When the line with "Localize each UI" comes up, set it down and every later line to the end of the data, exactly and without pictures.
(PROVIDED RECORDS Opens)
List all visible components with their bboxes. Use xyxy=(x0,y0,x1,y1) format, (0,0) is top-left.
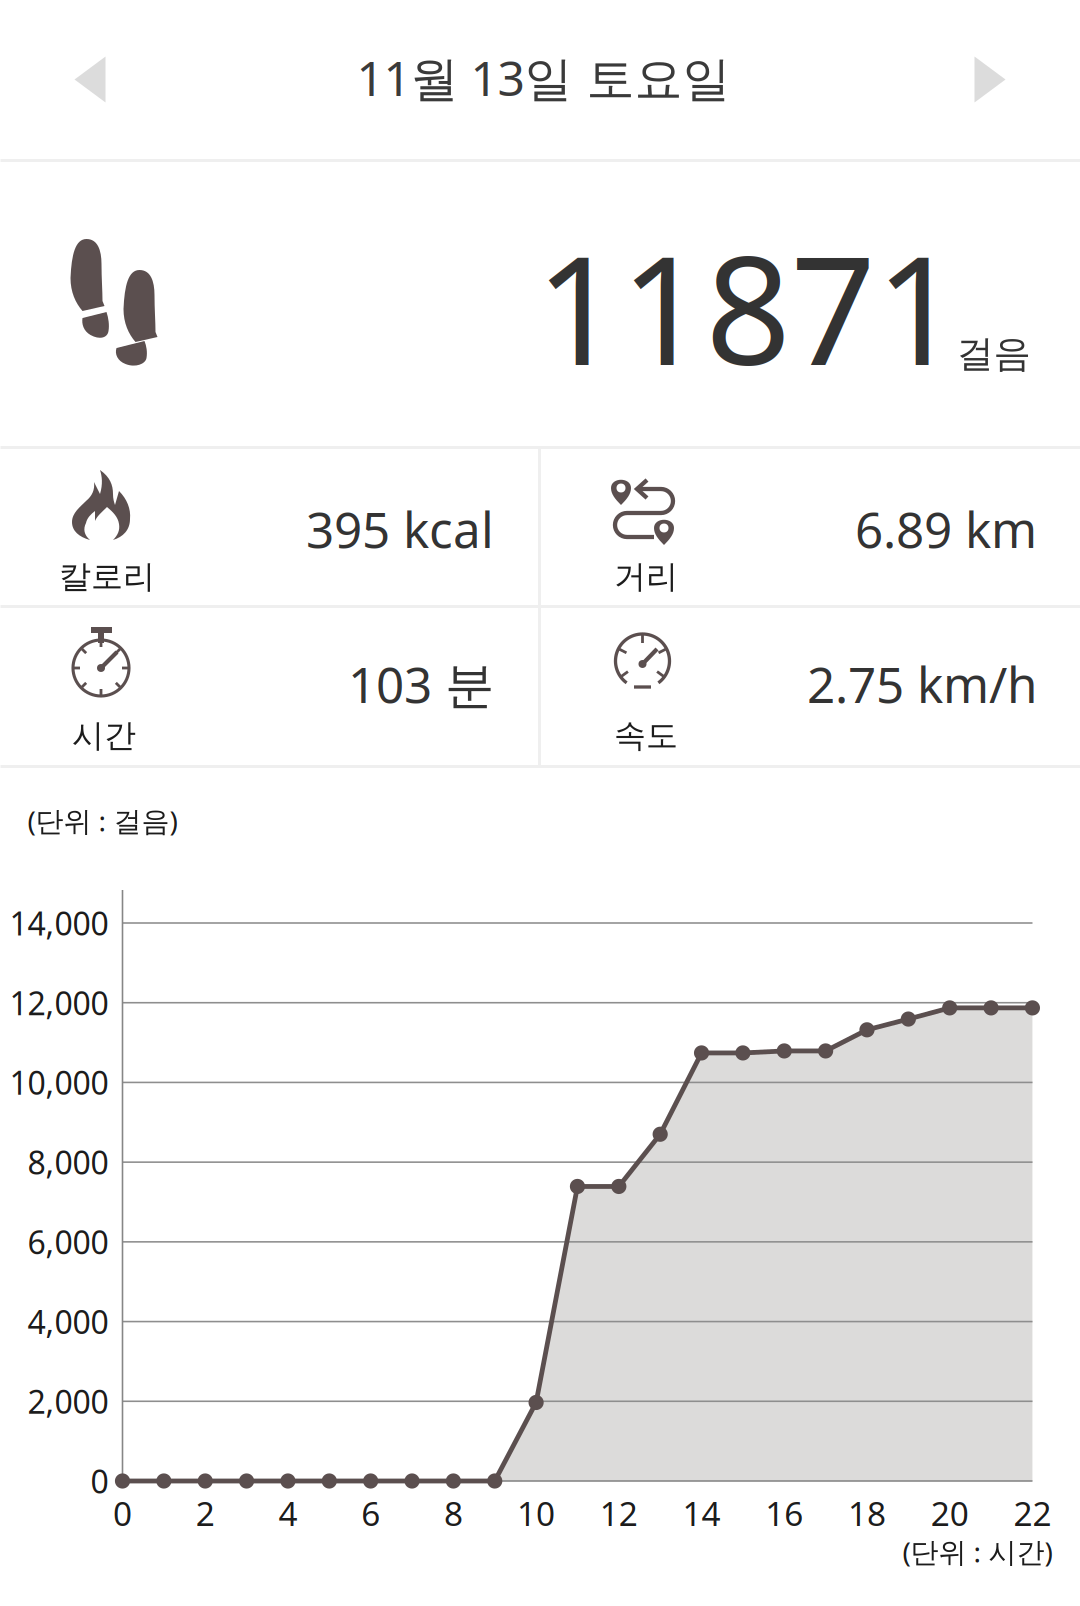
button[interactable]: Previous day xyxy=(0,28,146,130)
staticText: 6.89 km xyxy=(855,496,1037,562)
staticText: 칼로리 xyxy=(59,557,155,596)
staticText: 10,000 xyxy=(10,1061,108,1104)
staticText: 11871 xyxy=(536,208,960,406)
staticText: 14 xyxy=(682,1491,720,1535)
staticText: 12,000 xyxy=(10,982,108,1024)
staticText: 6 xyxy=(361,1491,380,1535)
staticText: 11월 13일 토요일 xyxy=(356,46,730,109)
staticText: 걸음 xyxy=(956,331,1030,377)
staticText: (단위 : 걸음) xyxy=(28,802,178,839)
staticText: (단위 : 시간) xyxy=(902,1533,1052,1570)
staticText: 20 xyxy=(931,1491,969,1535)
staticText: 4 xyxy=(278,1491,297,1535)
staticText: 22 xyxy=(1013,1491,1051,1535)
staticText: 10 xyxy=(517,1491,555,1535)
button[interactable]: 11월 13일 토요일 xyxy=(316,16,770,139)
staticText: 거리 xyxy=(614,557,678,596)
staticText: 4,000 xyxy=(28,1300,108,1343)
button[interactable]: Next day xyxy=(934,28,1080,130)
staticText: 395 kcal xyxy=(306,496,494,562)
staticText: 12 xyxy=(600,1491,638,1535)
button[interactable]: 속도 xyxy=(541,608,1080,765)
staticText: 14,000 xyxy=(10,902,108,944)
staticText: 2,000 xyxy=(28,1380,108,1422)
staticText: 18 xyxy=(848,1491,886,1535)
staticText: 0 xyxy=(90,1460,108,1502)
staticText: 8,000 xyxy=(28,1141,108,1183)
staticText: 시간 xyxy=(72,716,136,755)
staticText: 16 xyxy=(765,1491,803,1535)
button[interactable]: 시간 xyxy=(0,608,538,765)
button[interactable]: 칼로리 xyxy=(0,449,538,605)
staticText: 2 xyxy=(196,1491,215,1535)
button[interactable]: 거리 xyxy=(541,449,1080,605)
staticText: 8 xyxy=(444,1491,463,1535)
staticText: 2.75 km/h xyxy=(807,651,1037,716)
staticText: 6,000 xyxy=(28,1221,108,1263)
staticText: 103 분 xyxy=(348,651,494,716)
staticText: 0 xyxy=(113,1491,132,1535)
staticText: 속도 xyxy=(614,716,678,755)
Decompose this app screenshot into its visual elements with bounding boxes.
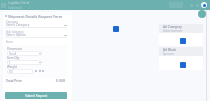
staticText: 0.5 [9,70,13,74]
staticText: 1 [9,61,11,65]
staticText: Sponsor [163,52,174,56]
staticText: Sub Category [6,30,24,34]
staticText: Category [6,20,18,24]
staticText: Item Qty [7,56,20,60]
staticText: Submit Request [25,94,48,98]
staticText: Shipment Details Request Form [8,14,63,19]
staticText: Logistics Portal [8,1,30,5]
button[interactable]: Account [201,2,207,8]
button[interactable]: Submit Request [5,92,67,99]
button[interactable] [7,51,42,56]
staticText: Select Option [6,33,26,37]
staticText: Select Category [6,23,30,27]
staticText: Dashboard [8,6,22,10]
staticText: Ad Category [163,25,182,29]
staticText: Total Price [6,79,22,83]
button[interactable] [7,69,33,74]
button[interactable]: Apps [189,3,193,7]
staticText: $ 0.00 [56,79,65,83]
staticText: Advertisement [163,29,183,33]
staticText: Weight [7,65,17,69]
staticText: Dimension [7,47,23,51]
button[interactable] [159,24,203,33]
staticText: Ad Block [163,48,177,52]
button[interactable]: Help [198,10,206,18]
button[interactable] [7,60,42,65]
staticText: Small [9,52,17,56]
button[interactable] [159,47,203,56]
button[interactable]: Notifications [195,3,199,7]
staticText: Item [6,40,13,44]
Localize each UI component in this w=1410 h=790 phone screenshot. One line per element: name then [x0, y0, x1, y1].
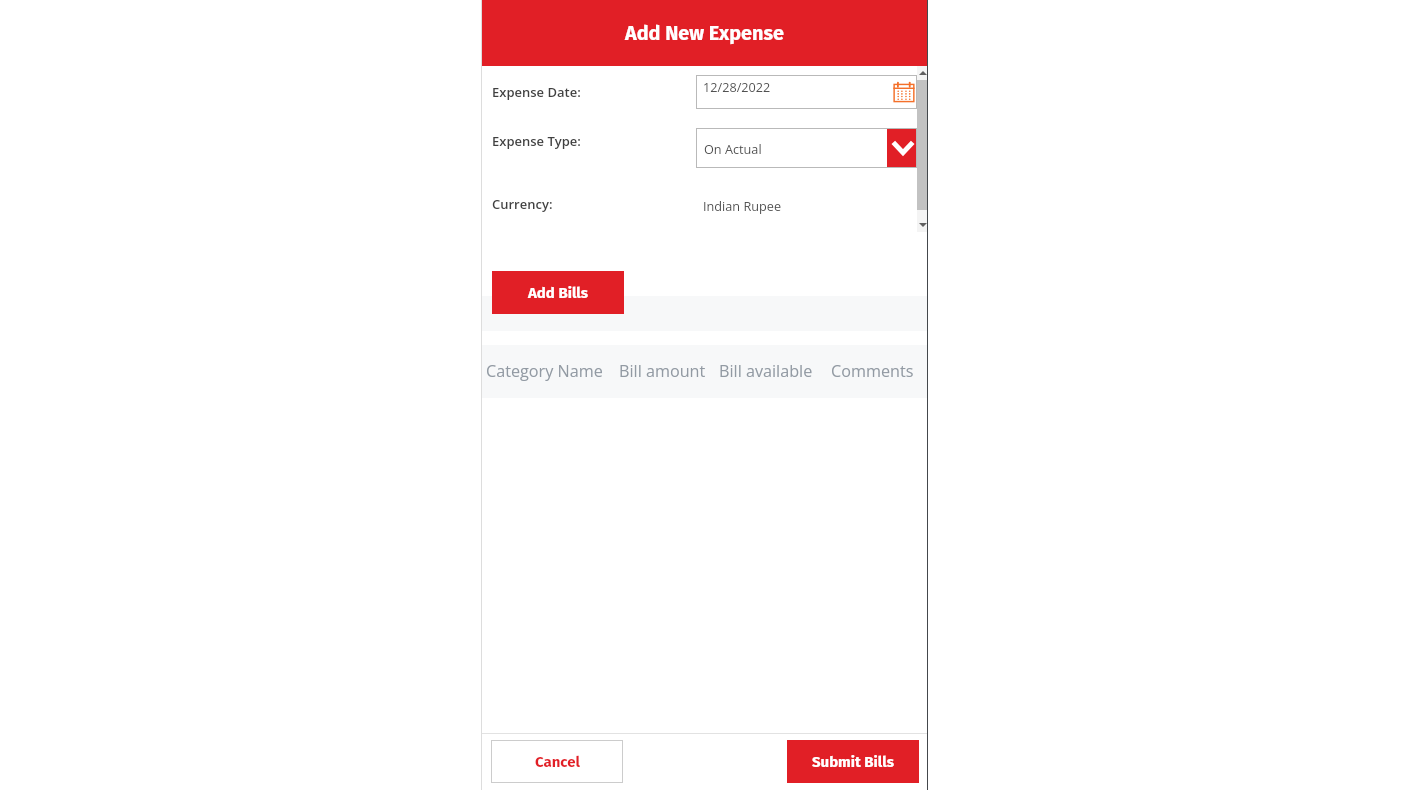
button[interactable]: Add Bills: [492, 271, 624, 314]
button[interactable]: Add New Expense: [481, 0, 928, 66]
staticText: Expense Type:: [492, 132, 581, 150]
staticText: Cancel: [535, 753, 580, 771]
staticText: Category Name: [486, 360, 603, 382]
button[interactable]: 12/28/2022: [696, 75, 917, 109]
button[interactable]: Scroll form: [917, 66, 928, 232]
staticText: 12/28/2022: [703, 78, 771, 95]
staticText: Bill available: [719, 360, 813, 382]
staticText: Currency:: [492, 195, 553, 213]
button[interactable]: On Actual: [696, 128, 917, 168]
button[interactable]: Open expense type list: [887, 129, 917, 167]
staticText: Bill amount: [619, 360, 706, 382]
staticText: Expense Date:: [492, 83, 581, 101]
staticText: Add Bills: [528, 284, 589, 302]
staticText: Submit Bills: [812, 753, 895, 771]
button[interactable]: Pick expense date: [893, 83, 915, 103]
staticText: Indian Rupee: [703, 197, 782, 214]
staticText: Comments: [831, 360, 914, 382]
staticText: On Actual: [704, 140, 762, 157]
button[interactable]: Cancel: [491, 740, 623, 783]
staticText: Add New Expense: [625, 21, 784, 45]
button[interactable]: Submit Bills: [787, 740, 919, 783]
(PROVIDED RECORDS Closes)
- EXPECTED ANSWER -
Localize each UI component in this w=1410 h=790 phone screenshot. One line per element: name then [x0, y0, x1, y1].
button[interactable]: Add Bills: [492, 271, 624, 314]
button[interactable]: Add New Expense: [481, 0, 928, 66]
staticText: Expense Type:: [492, 132, 581, 150]
staticText: Cancel: [535, 753, 580, 771]
staticText: Category Name: [486, 360, 603, 382]
button[interactable]: 12/28/2022: [696, 75, 917, 109]
button[interactable]: Scroll form: [917, 66, 928, 232]
staticText: 12/28/2022: [703, 78, 771, 95]
staticText: Bill available: [719, 360, 813, 382]
staticText: Currency:: [492, 195, 553, 213]
button[interactable]: On Actual: [696, 128, 917, 168]
button[interactable]: Open expense type list: [887, 129, 917, 167]
staticText: Bill amount: [619, 360, 706, 382]
staticText: Expense Date:: [492, 83, 581, 101]
staticText: Add Bills: [528, 284, 589, 302]
staticText: Submit Bills: [812, 753, 895, 771]
button[interactable]: Pick expense date: [893, 83, 915, 103]
staticText: Indian Rupee: [703, 197, 782, 214]
staticText: Comments: [831, 360, 914, 382]
staticText: On Actual: [704, 140, 762, 157]
button[interactable]: Cancel: [491, 740, 623, 783]
staticText: Add New Expense: [625, 21, 784, 45]
button[interactable]: Submit Bills: [787, 740, 919, 783]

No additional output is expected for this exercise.